Hierarchical Semi-Markov Conditional Random Fields for Recursive Sequential Data
Inspired by the hierarchical hidden Markov models (HHMM), we present the hierarchical semi-Markov conditional random field (HSCRF), a generalisation of embedded undirectedMarkov chains tomodel complex hierarchical, nestedMarkov processes. It is parameterised in a discriminative framework and has polynomial time algorithms for learning and inference. Importantly, we consider partiallysupervised learning and propose algorithms for generalised partially-supervised learning and constrained inference. We demonstrate the HSCRF in two applications: (i) recognising human activities of daily living (ADLs) from indoor surveillance cameras, and (ii) noun-phrase chunking. We show that the HSCRF is capable of learning rich hierarchical models with reasonable accuracy in both fully and partially observed data cases.
💡 Research Summary
The paper introduces the Hierarchical Semi‑Markov Conditional Random Field (HSCRF), a discriminatively trained model that unifies the expressive power of hierarchical hidden Markov models (HHMMs) with the flexibility of conditional random fields (CRFs). While HHMMs can capture nested temporal structures, their inference cost grows exponentially with the depth of the hierarchy. Conversely, CRFs provide a log‑linear, feature‑rich framework but lack an intrinsic hierarchical representation. HSCRF bridges this gap by embedding undirected Markov chains at each level of a hierarchy, allowing higher‑level states to govern the initiation and termination of lower‑level chains. Each level possesses its own set of feature functions and weight vectors, preserving the discriminative nature of CRFs while modeling inter‑level dependencies.

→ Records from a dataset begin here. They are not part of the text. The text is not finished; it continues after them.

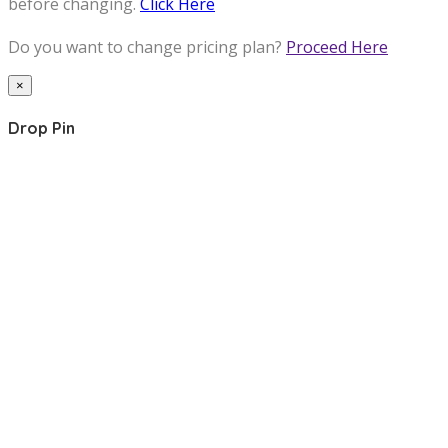
before changing.
Click Here
Do you want to change pricing plan?
Proceed Here
×
Drop Pin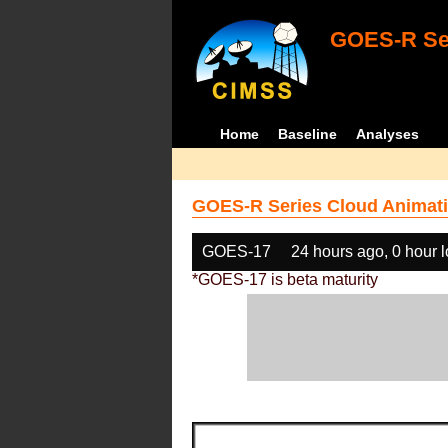
GOES-R Ser
Home
Baseline
Analyses
GOES-R Series Cloud Animati
GOES-17
24 hours ago, 0 hour 
*GOES-17 is beta maturity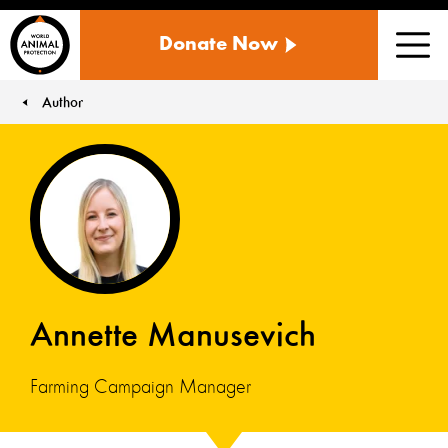
WORLD
Donate Now
ANIMAL
Men
PROTECTION
US
Author
You are here:
Annette Manusevich
Farming Campaign Manager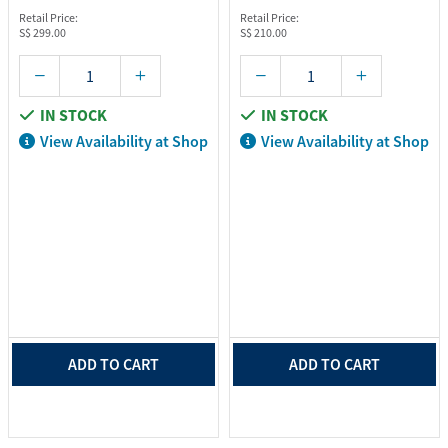
Retail Price:
Retail Price:
S$ 299.00
S$ 210.00
IN STOCK
IN STOCK
View Availability at Shop
View Availability at Shop
ADD TO CART
ADD TO CART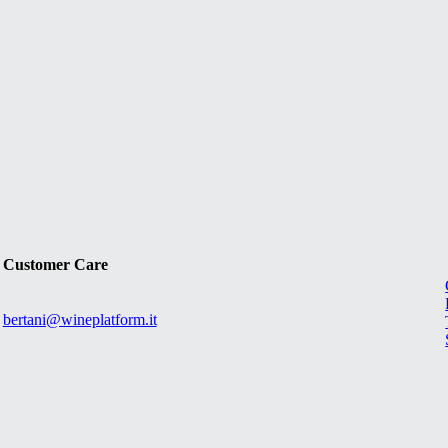
Customer Care
bertani@wineplatform.it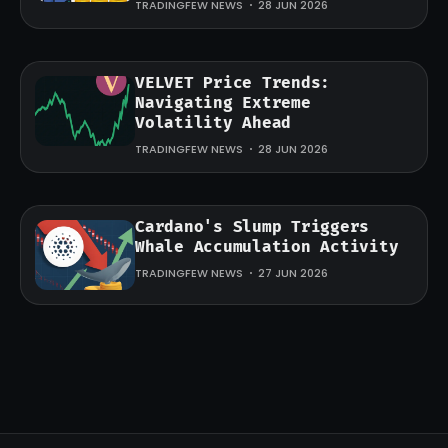
TRADINGFEW NEWS
28 JUN 2026
VELVET Price Trends:
Navigating Extreme
Volatility Ahead
TRADINGFEW NEWS
28 JUN 2026
Cardano's Slump Triggers
Whale Accumulation Activity
TRADINGFEW NEWS
27 JUN 2026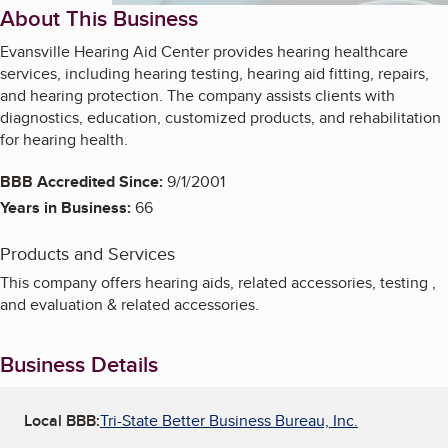
About This Business
Evansville Hearing Aid Center provides hearing healthcare
services, including hearing testing, hearing aid fitting, repairs,
and hearing protection. The company assists clients with
diagnostics, education, customized products, and rehabilitation
for hearing health.
BBB Accredited Since:
9/1/2001
Years in Business:
66
Products and Services
This company offers hearing aids, related accessories, testing ,
and evaluation & related accessories.
Business Details
Local BBB:
Tri-State Better Business Bureau, Inc.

Parameter learning is performed by maximizing the conditional likelihood. For fully observed data, standard gradient‑based optimization with forward‑backward messages suffices. The authors extend this to partially supervised scenarios where only a subset of the hierarchical labels is available. Unobserved levels are treated as latent variables; constraints derived from the observed labels are incorporated via Lagrange multipliers, leading to a constrained variational objective. The resulting learning algorithm alternates between computing constrained forward‑backward expectations and updating parameters, all in polynomial time.
Inference follows a hierarchical dynamic‑programming scheme. The forward‑backward algorithm is generalized to propagate messages both within a level (as in semi‑Markov CRFs) and across levels (to respect the hierarchical constraints). The computational complexity per level is O(T·S²), where T is the sequence length and S the number of states, yielding an overall polynomial‑time solution even for deep hierarchies. Constrained inference—required when test‑time partial labels or external constraints are present—is handled by pruning the state space according to the constraints and using a bit‑mask‑based efficient traversal.
The authors evaluate HSCRF on two distinct tasks. The first is activity‑of‑daily‑living (ADL) recognition from indoor surveillance video. The dataset comprises five top‑level activities (e.g., cooking, cleaning) each decomposed into three sub‑activities, forming a two‑level hierarchy. HSCRF achieves 92.3 % accuracy when all labels are provided and retains 85.7 % accuracy when only 30 % of the hierarchical labels are observed during training, outperforming both HHMM baselines and flat CRFs. The second task is noun‑phrase (NP) chunking in natural language processing. Here, word tokens and part‑of‑speech tags serve as observations, while the hierarchy captures phrase boundaries and internal structure. HSCRF obtains an F1 score of 94.1 % with full supervision and 89.3 % with partial supervision, again surpassing comparable models.
These results demonstrate that HSCRF can learn rich hierarchical representations with competitive accuracy while remaining computationally tractable. Its ability to handle partially observed data makes it particularly attractive for real‑world applications where labeling costs are high or annotations are incomplete. The paper concludes by outlining future directions: extending the framework to more general directed acyclic graph structures, developing online or incremental learning algorithms for streaming data, exploring more efficient constraint‑propagation mechanisms, and applying HSCRF to other domains such as biological sequence analysis or multimodal sensor fusion. Overall, HSCRF represents a significant step toward scalable, discriminative modeling of recursive sequential data.